_ASSIGNMENT_. Skip the pictures and copy all the data that follows exactly.

_RECORDS FOR PROCESSING_.
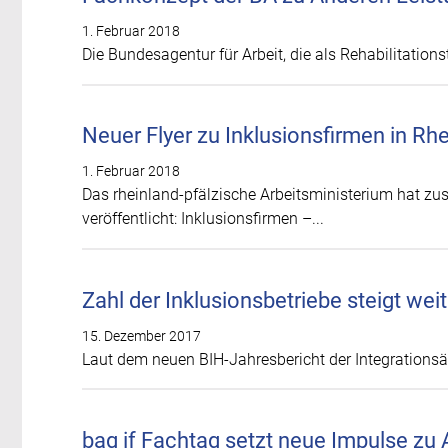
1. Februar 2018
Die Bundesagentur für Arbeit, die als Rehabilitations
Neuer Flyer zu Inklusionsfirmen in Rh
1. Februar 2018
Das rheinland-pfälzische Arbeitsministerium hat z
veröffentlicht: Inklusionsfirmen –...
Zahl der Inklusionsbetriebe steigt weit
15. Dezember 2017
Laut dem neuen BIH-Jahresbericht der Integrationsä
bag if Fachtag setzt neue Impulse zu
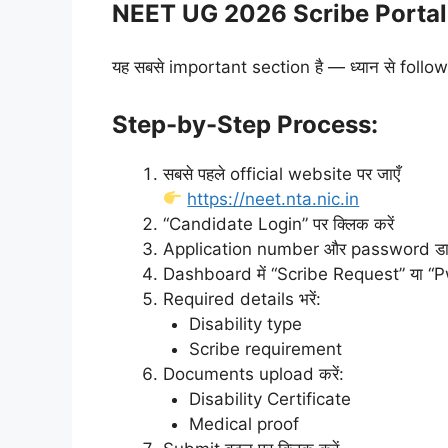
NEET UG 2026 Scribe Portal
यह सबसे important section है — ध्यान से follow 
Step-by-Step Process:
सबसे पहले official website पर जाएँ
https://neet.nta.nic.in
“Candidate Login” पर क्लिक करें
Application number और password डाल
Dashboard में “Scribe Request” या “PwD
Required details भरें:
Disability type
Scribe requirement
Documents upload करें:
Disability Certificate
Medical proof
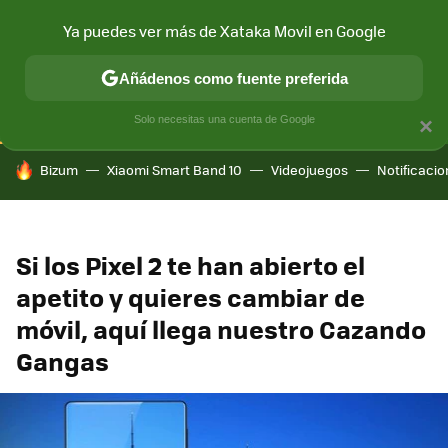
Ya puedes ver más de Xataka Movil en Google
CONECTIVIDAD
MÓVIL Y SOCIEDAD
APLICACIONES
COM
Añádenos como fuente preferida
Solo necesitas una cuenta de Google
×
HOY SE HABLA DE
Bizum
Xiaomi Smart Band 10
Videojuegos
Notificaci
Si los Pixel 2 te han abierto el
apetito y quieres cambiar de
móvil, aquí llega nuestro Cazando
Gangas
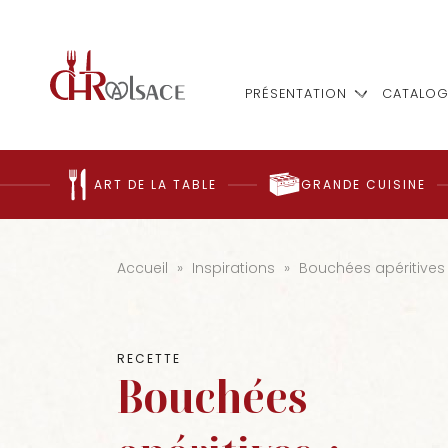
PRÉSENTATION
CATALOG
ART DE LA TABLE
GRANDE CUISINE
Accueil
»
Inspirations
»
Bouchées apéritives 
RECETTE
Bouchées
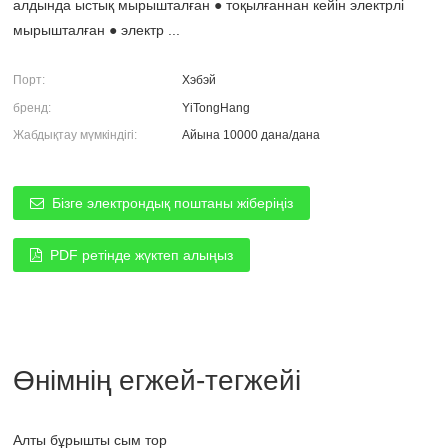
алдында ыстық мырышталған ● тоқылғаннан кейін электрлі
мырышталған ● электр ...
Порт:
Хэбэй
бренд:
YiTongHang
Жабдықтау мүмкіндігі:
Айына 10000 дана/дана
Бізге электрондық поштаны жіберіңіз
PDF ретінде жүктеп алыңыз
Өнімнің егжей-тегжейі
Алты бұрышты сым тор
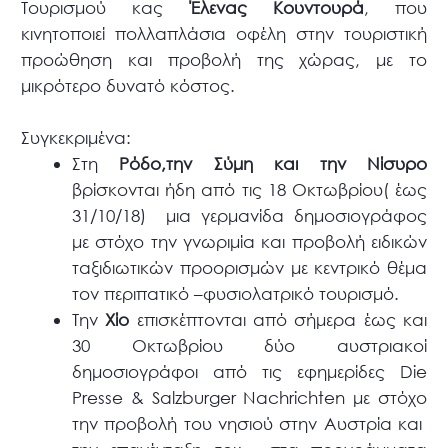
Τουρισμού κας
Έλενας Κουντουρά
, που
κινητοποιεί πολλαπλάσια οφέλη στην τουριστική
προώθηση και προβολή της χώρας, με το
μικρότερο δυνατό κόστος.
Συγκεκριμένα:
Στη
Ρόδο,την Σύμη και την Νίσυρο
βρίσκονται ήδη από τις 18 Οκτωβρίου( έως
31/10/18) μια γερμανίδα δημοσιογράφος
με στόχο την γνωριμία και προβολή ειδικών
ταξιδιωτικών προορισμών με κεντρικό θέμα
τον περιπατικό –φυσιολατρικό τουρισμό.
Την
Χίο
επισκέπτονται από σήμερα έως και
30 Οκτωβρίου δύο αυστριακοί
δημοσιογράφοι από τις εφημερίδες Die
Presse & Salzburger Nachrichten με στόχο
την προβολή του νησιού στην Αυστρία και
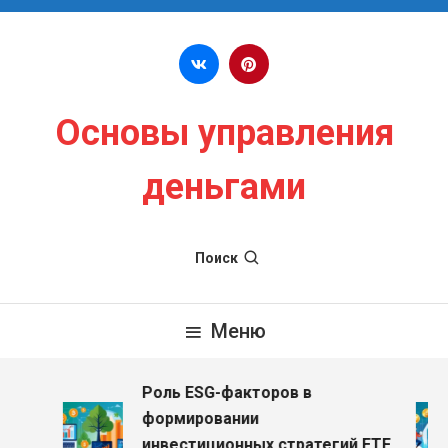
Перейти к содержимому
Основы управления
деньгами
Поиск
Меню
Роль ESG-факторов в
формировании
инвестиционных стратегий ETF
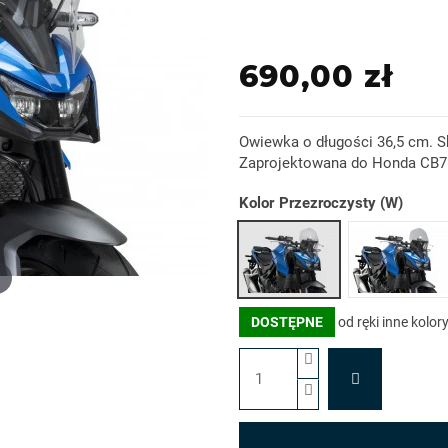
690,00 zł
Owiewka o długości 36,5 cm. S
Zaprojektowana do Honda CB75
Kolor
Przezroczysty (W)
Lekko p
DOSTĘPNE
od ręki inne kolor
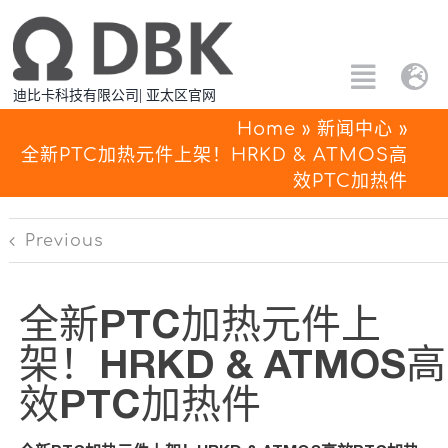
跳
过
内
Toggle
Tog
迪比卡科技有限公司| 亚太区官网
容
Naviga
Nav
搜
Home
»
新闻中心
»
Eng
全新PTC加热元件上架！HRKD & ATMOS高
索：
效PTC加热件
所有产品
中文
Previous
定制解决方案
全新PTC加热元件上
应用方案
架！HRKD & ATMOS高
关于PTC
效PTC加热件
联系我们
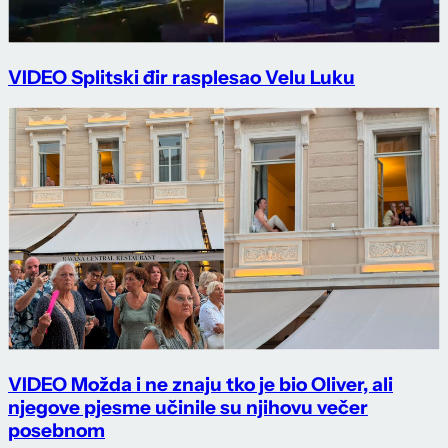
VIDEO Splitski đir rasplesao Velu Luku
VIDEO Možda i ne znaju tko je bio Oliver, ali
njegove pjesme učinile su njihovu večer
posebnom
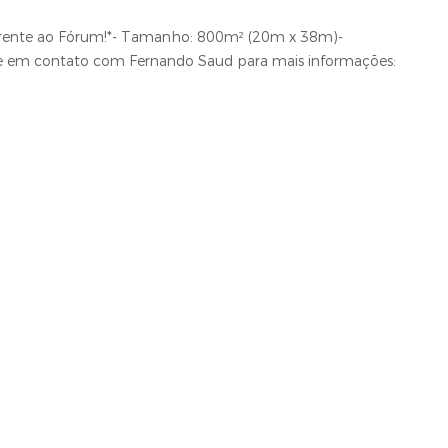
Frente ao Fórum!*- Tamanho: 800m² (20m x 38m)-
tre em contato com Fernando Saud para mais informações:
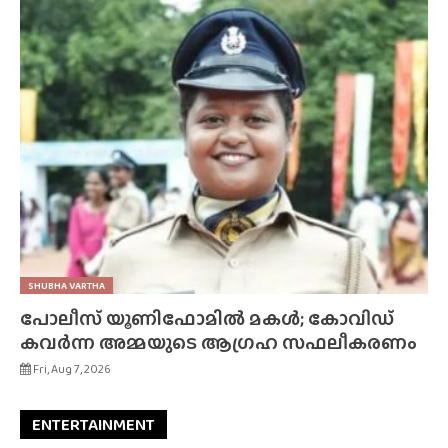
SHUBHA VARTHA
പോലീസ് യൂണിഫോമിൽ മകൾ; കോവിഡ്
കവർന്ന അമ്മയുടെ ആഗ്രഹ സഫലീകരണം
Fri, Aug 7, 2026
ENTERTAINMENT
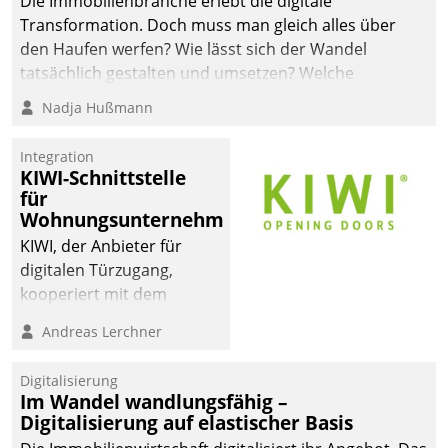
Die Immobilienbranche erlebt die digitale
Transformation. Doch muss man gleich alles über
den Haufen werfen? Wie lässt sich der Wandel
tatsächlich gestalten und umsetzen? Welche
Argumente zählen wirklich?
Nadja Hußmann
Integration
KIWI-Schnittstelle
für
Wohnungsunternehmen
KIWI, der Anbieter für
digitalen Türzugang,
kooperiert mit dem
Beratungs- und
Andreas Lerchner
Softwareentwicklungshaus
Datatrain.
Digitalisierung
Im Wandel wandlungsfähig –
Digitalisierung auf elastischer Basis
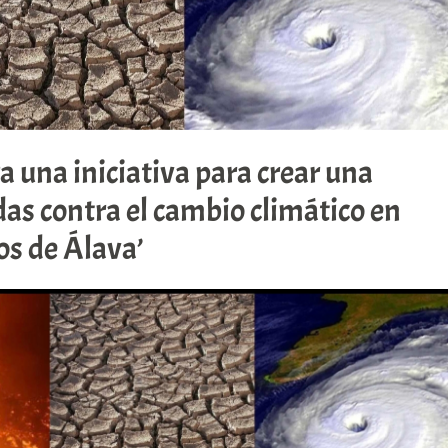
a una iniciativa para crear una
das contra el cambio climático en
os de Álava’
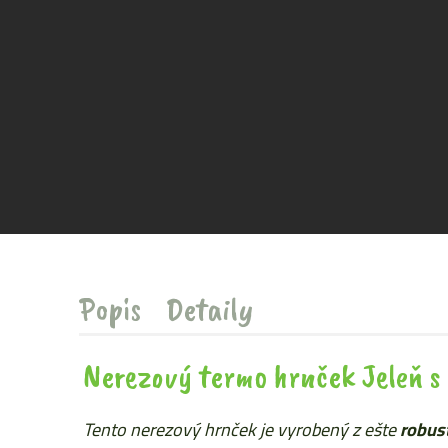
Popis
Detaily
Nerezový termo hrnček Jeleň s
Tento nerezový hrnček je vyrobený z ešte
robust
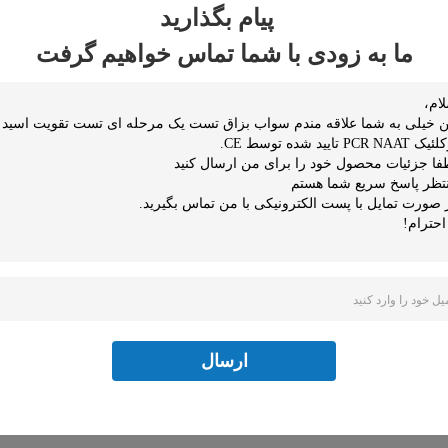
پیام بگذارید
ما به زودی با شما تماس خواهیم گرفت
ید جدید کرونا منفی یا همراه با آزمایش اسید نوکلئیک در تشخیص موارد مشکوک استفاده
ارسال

_TASK ANSWER_.
1. Februar 2018
Die Bundesagentur für Arbeit, die als Rehabilitations
Neuer Flyer zu Inklusionsfirmen in Rh
1. Februar 2018
Das rheinland-pfälzische Arbeitsministerium hat z
veröffentlicht: Inklusionsfirmen –...
Zahl der Inklusionsbetriebe steigt weit
15. Dezember 2017
Laut dem neuen BIH-Jahresbericht der Integrationsä
bag if Fachtag setzt neue Impulse zu
NEET UG 2026 Scribe Portal
यह सबसे important section है — ध्यान से follow 
Step-by-Step Process:
सबसे पहले official website पर जाएँ
https://neet.nta.nic.in
“Candidate Login” पर क्लिक करें
Application number और password डाल
Dashboard में “Scribe Request” या “PwD
Required details भरें:
Disability type
Scribe requirement
Documents upload करें:
Disability Certificate
Medical proof
Ya puedes ver más de Xataka Movil en Google
CONECTIVIDAD
MÓVIL Y SOCIEDAD
APLICACIONES
COM
Añádenos como fuente preferida
Solo necesitas una cuenta de Google
×
HOY SE HABLA DE
Bizum
Xiaomi Smart Band 10
Videojuegos
Notificaci
Si los Pixel 2 te han abierto el
apetito y quieres cambiar de
móvil, aquí llega nuestro Cazando
Gangas
PRÉSENTATION
CATALOG
ART DE LA TABLE
GRANDE CUISINE
Accueil
»
Inspirations
»
Bouchées apéritives 
RECETTE
Bouchées
алдында ыстық мырышталған ● тоқылғаннан кейін электрлі
мырышталған ● электр ...
Порт:
Хэбэй
бренд:
YiTongHang
Жабдықтау мүмкіндігі:
Айына 10000 дана/дана
Бізге электрондық поштаны жіберіңіз
PDF ретінде жүктеп алыңыз
Өнімнің егжей-тегжейі
Алты бұрышты сым тор
Τουρισμού κας
Έλενας Κουντουρά
, που
κινητοποιεί πολλαπλάσια οφέλη στην τουριστική
προώθηση και προβολή της χώρας, με το
μικρότερο δυνατό κόστος.
Συγκεκριμένα:
Στη
Ρόδο,την Σύμη και την Νίσυρο
βρίσκονται ήδη από τις 18 Οκτωβρίου( έως
31/10/18) μια γερμανίδα δημοσιογράφος
με στόχο την γνωριμία και προβολή ειδικών
ταξιδιωτικών προορισμών με κεντρικό θέμα
τον περιπατικό –φυσιολατρικό τουρισμό.
Την
Χίο
επισκέπτονται από σήμερα έως και
30 Οκτωβρίου δύο αυστριακοί
δημοσιογράφοι από τις εφημερίδες Die
Presse & Salzburger Nachrichten με στόχο
την προβολή του νησιού στην Αυστρία και
Перейти к содержимому
Основы управления
деньгами
Поиск
Меню
Роль ESG-факторов в
формировании
инвестиционных стратегий ETF
690,00 zł
Owiewka o długości 36,5 cm. S
Zaprojektowana do Honda CB75
Kolor
Przezroczysty (W)
Lekko p
DOSTĘPNE
od ręki inne kolor
跳
过
内
Toggle
Tog
迪比卡科技有限公司| 亚太区官网
容
Naviga
Nav
搜
Home
»
新闻中心
»
Eng
全新PTC加热元件上架！HRKD & ATMOS高
索：
效PTC加热件
所有产品
中文
Previous
定制解决方案
全新PTC加热元件上
应用方案
架！HRKD & ATMOS高
关于PTC
效PTC加热件
联系我们
VIDEO Splitski đir rasplesao Velu Luku
VIDEO Možda i ne znaju tko je bio Oliver, ali
njegove pjesme učinile su njihovu večer
posebnom
Frente ao Fórum!*- Tamanho: 800m² (20m x 38m)-
tre em contato com Fernando Saud para mais informações:
SHUBHA VARTHA
പോലീസ് യൂണിഫോമിൽ മകൾ; കോവിഡ്
കവർന്ന അമ്മയുടെ ആഗ്രഹ സഫലീകരണം
Fri, Aug 7, 2026
ENTERTAINMENT
Die Immobilienbranche erlebt die digitale
Transformation. Doch muss man gleich alles über
den Haufen werfen? Wie lässt sich der Wandel
tatsächlich gestalten und umsetzen? Welche
Argumente zählen wirklich?
Nadja Hußmann
Integration
KIWI-Schnittstelle
für
Wohnungsunternehmen
KIWI, der Anbieter für
digitalen Türzugang,
kooperiert mit dem
Beratungs- und
Andreas Lerchner
Softwareentwicklungshaus
Datatrain.
Digitalisierung
Im Wandel wandlungsfähig –
Digitalisierung auf elastischer Basis
a una iniciativa para crear una
das contra el cambio climático en
os de Álava’
Popis
Detaily
Nerezový termo hrnček Jeleň s
Tento nerezový hrnček je vyrobený z ešte
robust
پیام بگذارید
ما به زودی با شما تماس خواهیم گرفت
ید جدید کرونا منفی یا همراه با آزمایش اسید نوکلئیک در تشخیص موارد مشکوک استفاده
ارسال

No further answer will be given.